JAKARTA – Anggota DPR Bambang Soesatyo menggalang Presiden Terpilih Prabowo Subianto yang mengingatkan para ketua umum partai kebijakan pemerintah (parpol) agar para kadernya yang digunakan nanti duduk pada kabinet tidaklah boleh main proyek APBN. Hal itu guna menghindari kebocoran APBN yang digunakan setiap tahun terus meningkat.
Prabowo melarang para menterinya nanti untuk mencari keuntungan dari anggaran negara pada rangka menghindari korupsi. Karena itu, para ketua umum partai urusan politik harus benar-benar selektif pada mengusulkan kadernya yang dimaksud akan duduk sebagai menteri pada kabinet pemerintahan Presiden Prabowo Subianto mendatang.
“Partai kebijakan pemerintah merupakan tulang punggung demokrasi yang mana menjadi titik pangkal paling penting bagi proses terciptanya penyelenggaraan negara yang tersebut baik. Untuk itu, pada menempatkan kader partainya yang mana akan duduk pada kabinet, ketua partai urusan politik harus benar-benar mempertimbangkan faktor integritas, kredibilitas, kapabilitas, akseptabilitas dan juga akuntabilitas dari kader yang diusulkan untuk menjadi menteri,” ujar Bamsoet di dalam Jakarta, Hari Sabtu (12/10/24).
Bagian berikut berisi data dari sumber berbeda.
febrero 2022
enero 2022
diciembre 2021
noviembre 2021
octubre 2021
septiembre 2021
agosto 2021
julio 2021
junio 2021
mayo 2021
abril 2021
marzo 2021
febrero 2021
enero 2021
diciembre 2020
Ketua MPR RI ke-16 serta Ketua DPR RI ke-20 ini menjelaskan, di menentukan arah kebijakan negara partai kebijakan pemerintah mempunyai peran yang mana sangat penting. Karena di UUD NRI 1945 partai urusan politik diberikan kewenangan untuk menyeleksi juga mengusung para pejabat publik, baik di area tingkat eksekutif, legislatif maupun yudikatif.
“Sebagai hulu demokrasi, berbagai pembenahan partai kebijakan pemerintah perlu dilakukan. Semakin kuat lalu sehatnya kondisi partai politik, semakin memudahkan terwujudnya hilir demokrasi dalam bentuk kemakmuran serta kesejahteraan rakyat,” kata Bamsoet.
Ketua Komisi III DPR RI ke-7 bidang Hukum, HAM, lalu Koordinator Wakil Ketua Umum Polhukam KADIN Indonesia ini menuturkan, partai kebijakan pemerintah harus mampu menggerakkan lahirnya politisi berintegritas, memperjuangkan aspirasi umum dan juga mewujudkan tata kelola pemerintahan yang digunakan baik. Partai urusan politik juga harus memilik standar etik internal guna menghurangi risiko korupsi politik.
Berdasarkan data KPK dari 2004 hingga 2023, jumlah total persoalan hukum korupsi yang dimaksud melibatkan anggota parpol mencapai 344 kasus, baik anggota DPRD ataupun DPR. Sementara sebanyak 154 bupati/wali kota kemudian 22 gubernur terjerat perkara korupsi.
“Sistem demokrasi internal partai urusan politik harus berjalan baik lalu terbuka agar partai kebijakan pemerintah lebih tinggi mudah memilih dan juga mengirim kader terbaik untuk duduk di area pada pemerintahan. Partai urusan politik jangan hanya saja menjadi milik segelintir orang, sehingga pada mengajukan kader yang digunakan duduk pada eksekutif belaka berdasarkan ‘kedekatan’, tanpa memperhatikan faktor integritas, kredibilitas, kapabilitas, akseptabilitas dan juga akuntabilitas kader yang mana diajukan,” ucapnya.